■ YOUR TASK: Every line below that holds the word "soluzione" must be listed.

(Dataset entries)
------------------------------------

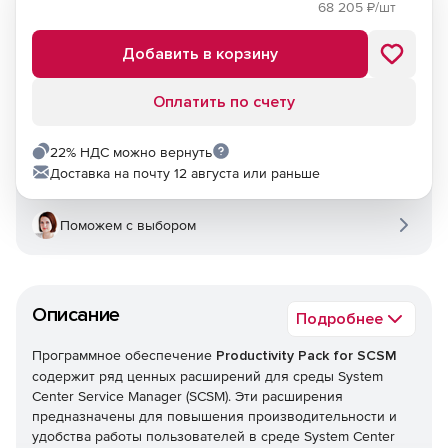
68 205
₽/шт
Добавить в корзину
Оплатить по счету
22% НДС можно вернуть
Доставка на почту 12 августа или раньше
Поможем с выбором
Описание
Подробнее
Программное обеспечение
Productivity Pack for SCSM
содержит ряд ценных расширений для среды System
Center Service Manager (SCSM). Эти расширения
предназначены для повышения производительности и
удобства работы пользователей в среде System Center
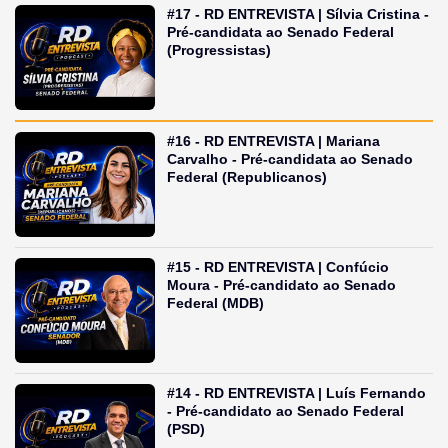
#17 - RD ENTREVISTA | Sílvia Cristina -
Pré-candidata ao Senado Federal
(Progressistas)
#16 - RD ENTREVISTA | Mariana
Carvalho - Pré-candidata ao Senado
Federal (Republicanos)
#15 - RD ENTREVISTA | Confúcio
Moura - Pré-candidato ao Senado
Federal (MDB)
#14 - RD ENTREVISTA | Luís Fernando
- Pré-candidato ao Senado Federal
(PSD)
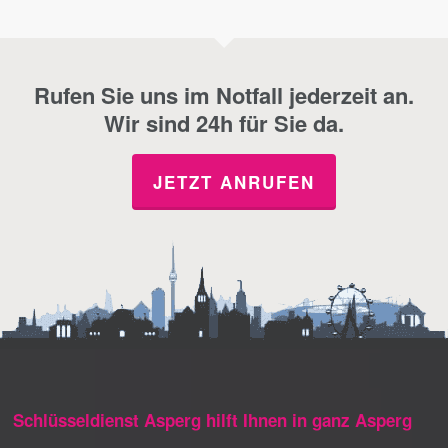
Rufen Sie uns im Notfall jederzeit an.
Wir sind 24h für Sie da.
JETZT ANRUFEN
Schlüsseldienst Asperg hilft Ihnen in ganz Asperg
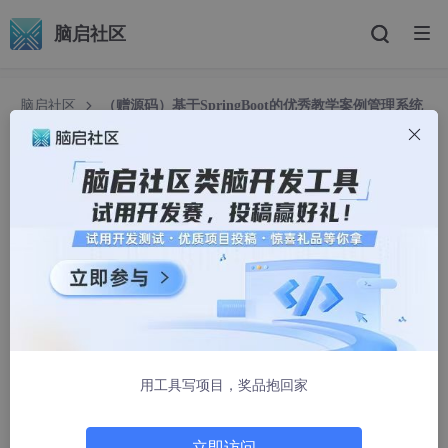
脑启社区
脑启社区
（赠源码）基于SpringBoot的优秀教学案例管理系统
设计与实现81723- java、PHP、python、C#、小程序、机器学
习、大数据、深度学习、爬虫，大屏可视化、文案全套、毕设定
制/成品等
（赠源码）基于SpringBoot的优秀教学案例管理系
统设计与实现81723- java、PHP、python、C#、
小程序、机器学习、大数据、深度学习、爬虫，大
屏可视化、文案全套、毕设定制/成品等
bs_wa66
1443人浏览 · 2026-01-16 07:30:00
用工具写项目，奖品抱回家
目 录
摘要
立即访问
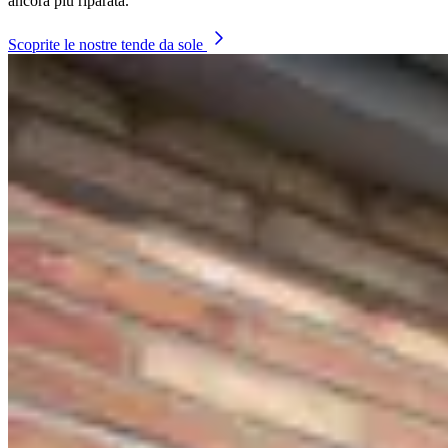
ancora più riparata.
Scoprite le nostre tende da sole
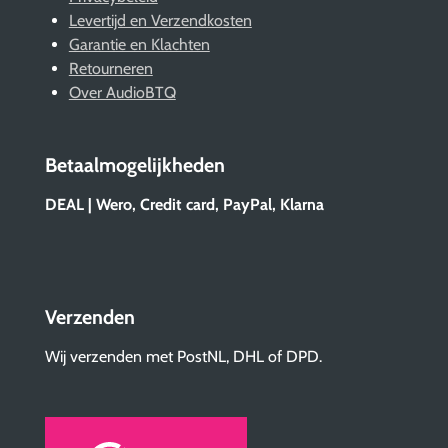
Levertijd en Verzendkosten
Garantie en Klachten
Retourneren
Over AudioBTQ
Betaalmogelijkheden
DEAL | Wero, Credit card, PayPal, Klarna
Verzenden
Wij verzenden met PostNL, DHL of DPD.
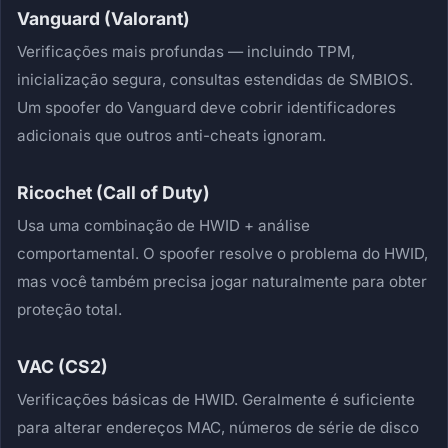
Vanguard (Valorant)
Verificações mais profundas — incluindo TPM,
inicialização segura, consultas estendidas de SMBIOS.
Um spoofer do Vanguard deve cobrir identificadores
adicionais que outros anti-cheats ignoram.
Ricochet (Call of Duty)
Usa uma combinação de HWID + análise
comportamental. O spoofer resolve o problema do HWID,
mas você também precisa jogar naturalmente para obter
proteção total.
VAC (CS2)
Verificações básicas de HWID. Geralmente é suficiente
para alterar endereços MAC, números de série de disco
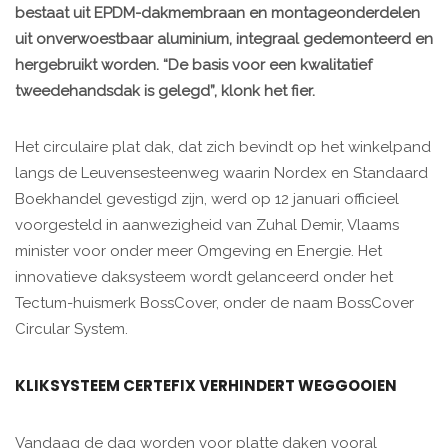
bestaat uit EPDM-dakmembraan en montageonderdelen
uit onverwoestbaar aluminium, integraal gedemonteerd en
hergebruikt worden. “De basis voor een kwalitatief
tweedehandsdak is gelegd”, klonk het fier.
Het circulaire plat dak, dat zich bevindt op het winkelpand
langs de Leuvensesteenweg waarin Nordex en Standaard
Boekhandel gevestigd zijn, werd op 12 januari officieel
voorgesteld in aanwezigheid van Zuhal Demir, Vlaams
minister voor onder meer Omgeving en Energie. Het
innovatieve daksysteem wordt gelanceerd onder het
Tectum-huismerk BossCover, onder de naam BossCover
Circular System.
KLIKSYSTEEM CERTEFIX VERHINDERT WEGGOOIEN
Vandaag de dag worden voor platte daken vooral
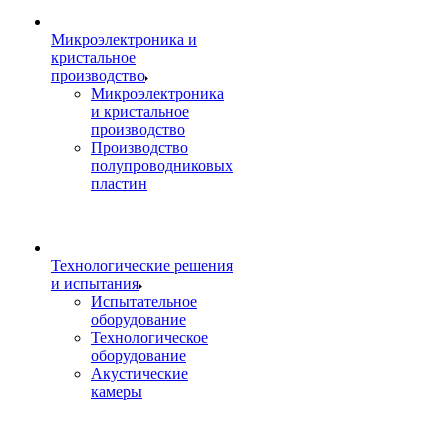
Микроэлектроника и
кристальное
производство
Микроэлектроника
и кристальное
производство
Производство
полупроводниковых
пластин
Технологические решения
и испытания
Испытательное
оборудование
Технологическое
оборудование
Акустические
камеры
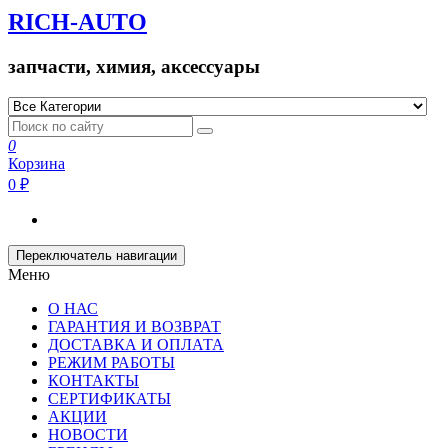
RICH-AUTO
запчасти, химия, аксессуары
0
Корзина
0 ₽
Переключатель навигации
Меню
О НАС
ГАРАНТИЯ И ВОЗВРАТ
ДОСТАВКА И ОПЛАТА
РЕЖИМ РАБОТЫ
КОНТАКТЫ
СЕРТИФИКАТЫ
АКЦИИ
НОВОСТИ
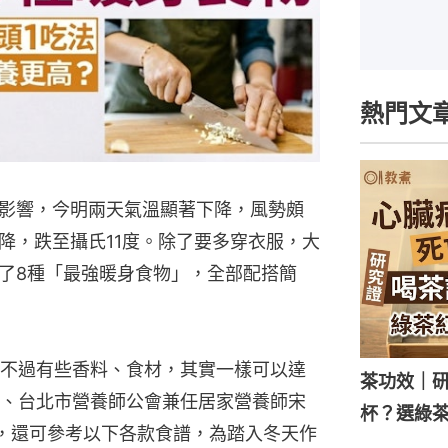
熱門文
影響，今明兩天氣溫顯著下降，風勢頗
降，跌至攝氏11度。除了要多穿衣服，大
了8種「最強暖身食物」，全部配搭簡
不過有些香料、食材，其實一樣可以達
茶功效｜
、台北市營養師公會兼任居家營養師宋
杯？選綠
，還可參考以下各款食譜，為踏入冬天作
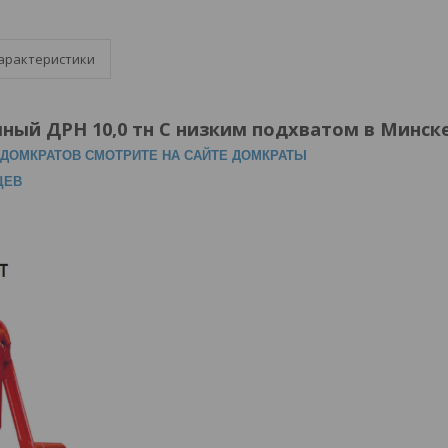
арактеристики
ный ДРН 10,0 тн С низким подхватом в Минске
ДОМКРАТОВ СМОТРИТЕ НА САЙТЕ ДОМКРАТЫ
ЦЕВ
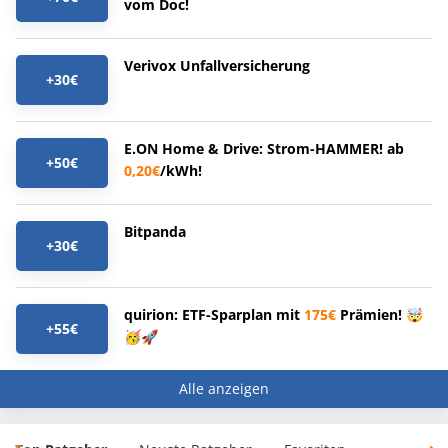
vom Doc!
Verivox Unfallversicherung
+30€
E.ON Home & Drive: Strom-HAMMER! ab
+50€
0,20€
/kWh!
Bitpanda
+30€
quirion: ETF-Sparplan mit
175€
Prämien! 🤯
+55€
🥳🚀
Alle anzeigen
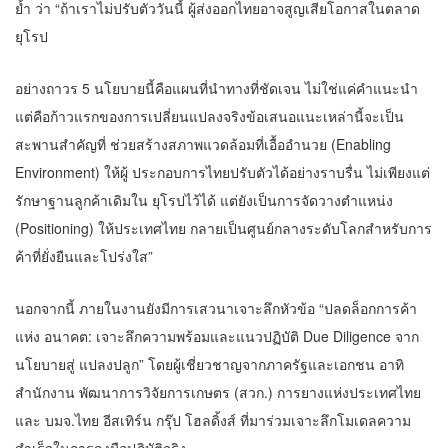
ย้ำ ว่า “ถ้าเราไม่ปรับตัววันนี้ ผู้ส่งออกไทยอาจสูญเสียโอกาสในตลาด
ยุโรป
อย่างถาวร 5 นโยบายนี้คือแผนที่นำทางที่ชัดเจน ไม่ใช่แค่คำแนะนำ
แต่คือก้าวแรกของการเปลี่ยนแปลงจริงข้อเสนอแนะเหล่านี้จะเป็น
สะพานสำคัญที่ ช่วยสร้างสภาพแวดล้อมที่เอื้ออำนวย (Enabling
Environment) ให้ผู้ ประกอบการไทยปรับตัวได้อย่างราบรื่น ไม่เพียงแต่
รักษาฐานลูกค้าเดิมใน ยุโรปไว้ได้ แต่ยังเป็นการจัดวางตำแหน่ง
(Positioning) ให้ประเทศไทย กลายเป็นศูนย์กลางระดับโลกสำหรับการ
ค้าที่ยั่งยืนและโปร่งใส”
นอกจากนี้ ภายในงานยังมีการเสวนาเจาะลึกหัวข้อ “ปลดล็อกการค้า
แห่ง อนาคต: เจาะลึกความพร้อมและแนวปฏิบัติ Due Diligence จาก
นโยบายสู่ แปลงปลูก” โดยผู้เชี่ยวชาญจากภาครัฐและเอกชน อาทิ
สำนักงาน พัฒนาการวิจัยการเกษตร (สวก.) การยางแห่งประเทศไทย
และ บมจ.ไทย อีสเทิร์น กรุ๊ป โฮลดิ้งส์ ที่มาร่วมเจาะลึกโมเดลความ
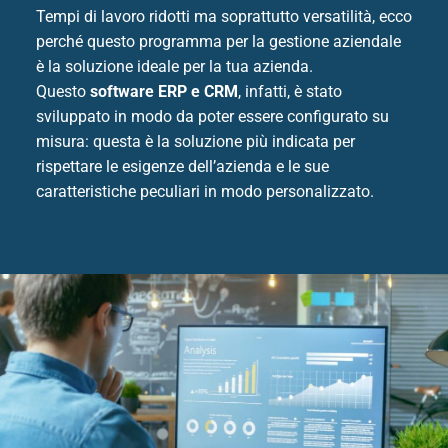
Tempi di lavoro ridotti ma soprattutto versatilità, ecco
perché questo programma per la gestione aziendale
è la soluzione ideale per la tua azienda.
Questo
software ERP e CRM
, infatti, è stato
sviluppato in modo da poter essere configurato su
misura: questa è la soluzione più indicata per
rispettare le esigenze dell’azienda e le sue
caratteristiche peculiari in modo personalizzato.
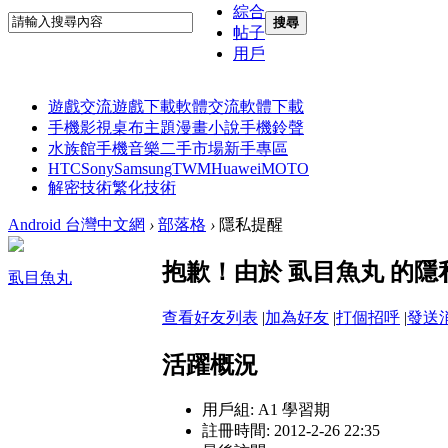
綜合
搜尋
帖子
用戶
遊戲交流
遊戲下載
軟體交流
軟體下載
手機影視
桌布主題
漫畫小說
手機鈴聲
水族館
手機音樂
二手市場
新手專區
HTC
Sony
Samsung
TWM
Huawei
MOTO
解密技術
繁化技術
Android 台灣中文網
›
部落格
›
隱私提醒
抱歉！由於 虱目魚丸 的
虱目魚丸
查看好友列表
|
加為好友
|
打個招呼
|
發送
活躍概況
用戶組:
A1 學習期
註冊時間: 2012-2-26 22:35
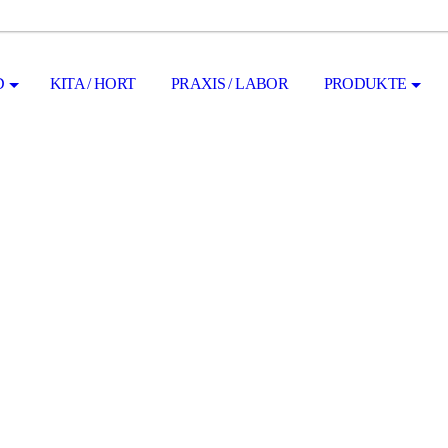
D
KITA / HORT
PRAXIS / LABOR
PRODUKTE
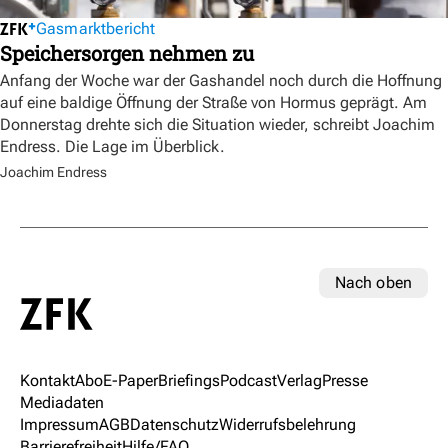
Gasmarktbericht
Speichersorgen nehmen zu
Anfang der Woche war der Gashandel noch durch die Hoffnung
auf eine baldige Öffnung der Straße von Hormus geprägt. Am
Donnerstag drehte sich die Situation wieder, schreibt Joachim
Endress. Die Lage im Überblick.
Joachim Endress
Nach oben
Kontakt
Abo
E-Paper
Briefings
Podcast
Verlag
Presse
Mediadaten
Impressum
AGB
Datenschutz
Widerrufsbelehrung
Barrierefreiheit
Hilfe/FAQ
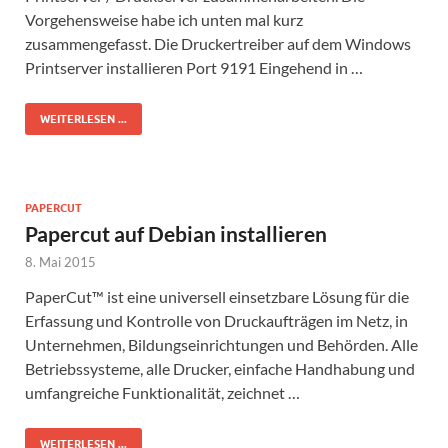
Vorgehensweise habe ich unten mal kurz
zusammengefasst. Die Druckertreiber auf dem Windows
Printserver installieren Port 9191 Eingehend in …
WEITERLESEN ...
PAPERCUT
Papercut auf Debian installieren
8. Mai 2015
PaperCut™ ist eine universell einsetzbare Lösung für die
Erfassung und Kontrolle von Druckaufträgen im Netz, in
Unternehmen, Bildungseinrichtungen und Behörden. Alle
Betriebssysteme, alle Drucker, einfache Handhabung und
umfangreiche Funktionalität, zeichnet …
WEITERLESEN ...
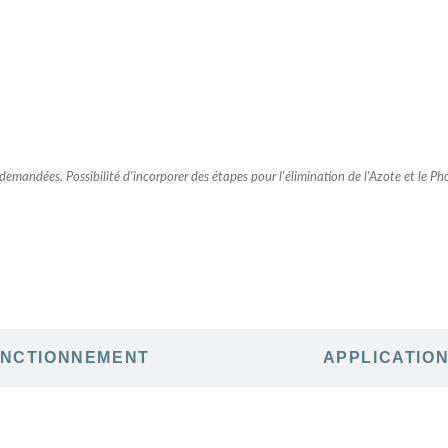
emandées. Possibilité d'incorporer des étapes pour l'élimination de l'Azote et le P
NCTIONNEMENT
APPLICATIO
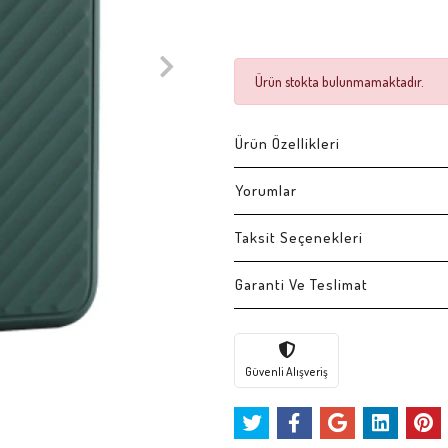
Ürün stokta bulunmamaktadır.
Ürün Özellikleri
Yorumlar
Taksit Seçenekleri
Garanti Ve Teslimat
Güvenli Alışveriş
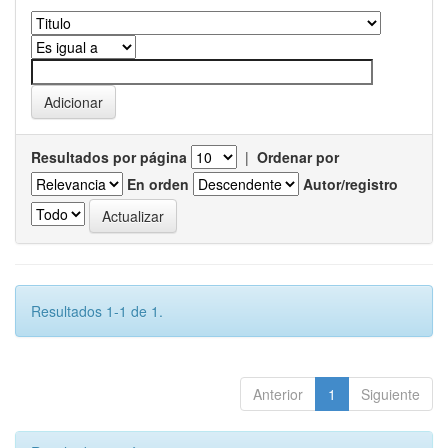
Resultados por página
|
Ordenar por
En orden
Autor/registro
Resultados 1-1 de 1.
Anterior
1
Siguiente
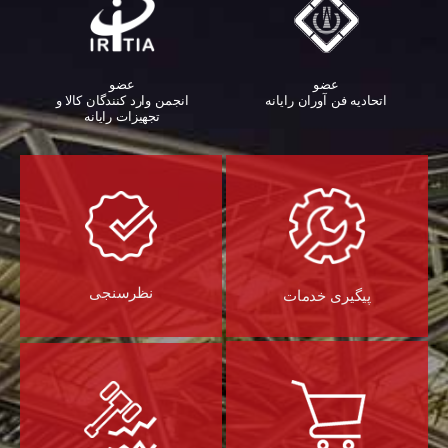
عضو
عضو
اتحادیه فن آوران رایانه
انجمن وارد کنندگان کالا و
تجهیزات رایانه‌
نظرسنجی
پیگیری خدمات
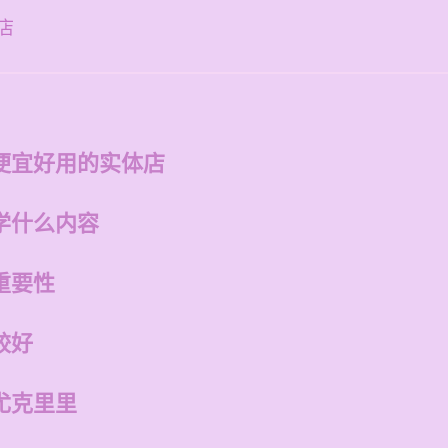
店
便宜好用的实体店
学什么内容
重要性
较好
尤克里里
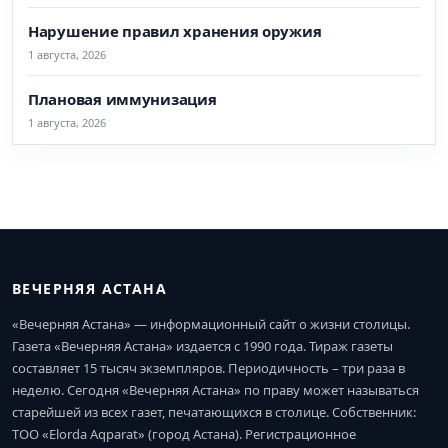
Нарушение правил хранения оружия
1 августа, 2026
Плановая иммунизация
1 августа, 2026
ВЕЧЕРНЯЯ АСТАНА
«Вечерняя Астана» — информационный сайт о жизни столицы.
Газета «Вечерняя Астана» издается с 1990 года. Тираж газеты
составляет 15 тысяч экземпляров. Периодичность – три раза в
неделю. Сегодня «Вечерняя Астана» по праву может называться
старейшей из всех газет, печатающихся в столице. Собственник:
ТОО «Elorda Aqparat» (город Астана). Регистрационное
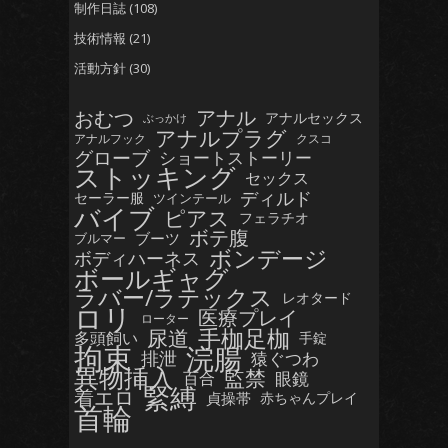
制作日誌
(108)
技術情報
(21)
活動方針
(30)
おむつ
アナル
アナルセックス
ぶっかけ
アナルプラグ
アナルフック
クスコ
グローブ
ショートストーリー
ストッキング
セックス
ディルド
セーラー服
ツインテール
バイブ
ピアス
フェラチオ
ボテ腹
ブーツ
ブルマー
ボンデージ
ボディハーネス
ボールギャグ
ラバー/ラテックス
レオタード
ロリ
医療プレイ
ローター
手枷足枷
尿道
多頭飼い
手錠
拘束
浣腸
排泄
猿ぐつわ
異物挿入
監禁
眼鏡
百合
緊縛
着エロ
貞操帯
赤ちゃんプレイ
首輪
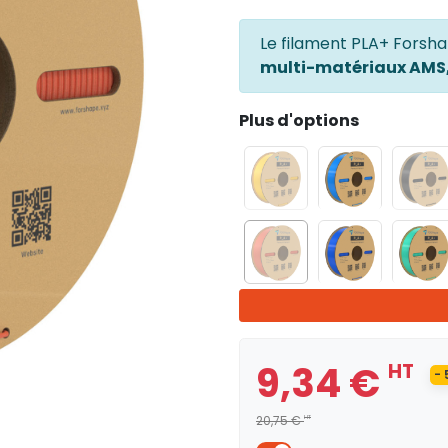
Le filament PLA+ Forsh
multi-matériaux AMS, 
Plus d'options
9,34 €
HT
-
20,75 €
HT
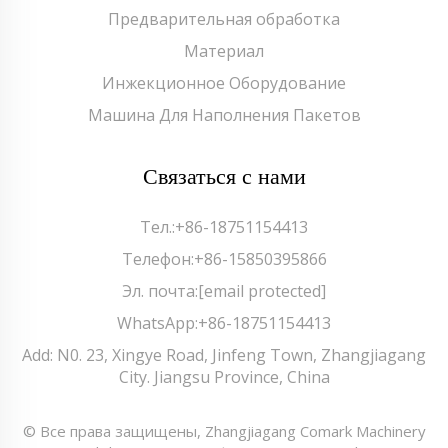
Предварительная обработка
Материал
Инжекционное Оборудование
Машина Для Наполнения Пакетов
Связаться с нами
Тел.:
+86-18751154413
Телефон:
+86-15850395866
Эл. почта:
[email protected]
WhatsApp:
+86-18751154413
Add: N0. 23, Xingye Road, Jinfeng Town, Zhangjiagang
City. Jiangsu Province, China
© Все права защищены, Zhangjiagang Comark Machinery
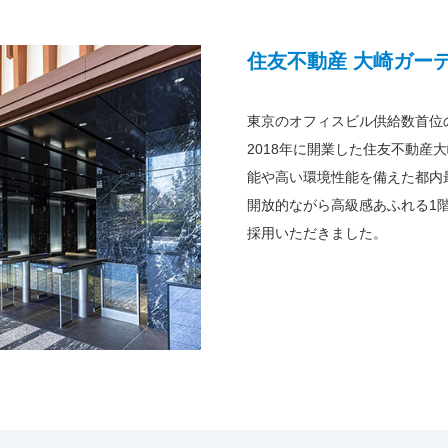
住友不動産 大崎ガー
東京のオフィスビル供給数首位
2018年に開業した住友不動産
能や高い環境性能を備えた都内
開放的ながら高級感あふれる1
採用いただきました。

------------------------------------

■ ANSWER TO THIS EXERCISE:
è la soluzione ideale per la tua azienda.
misura: questa è la soluzione più indicata per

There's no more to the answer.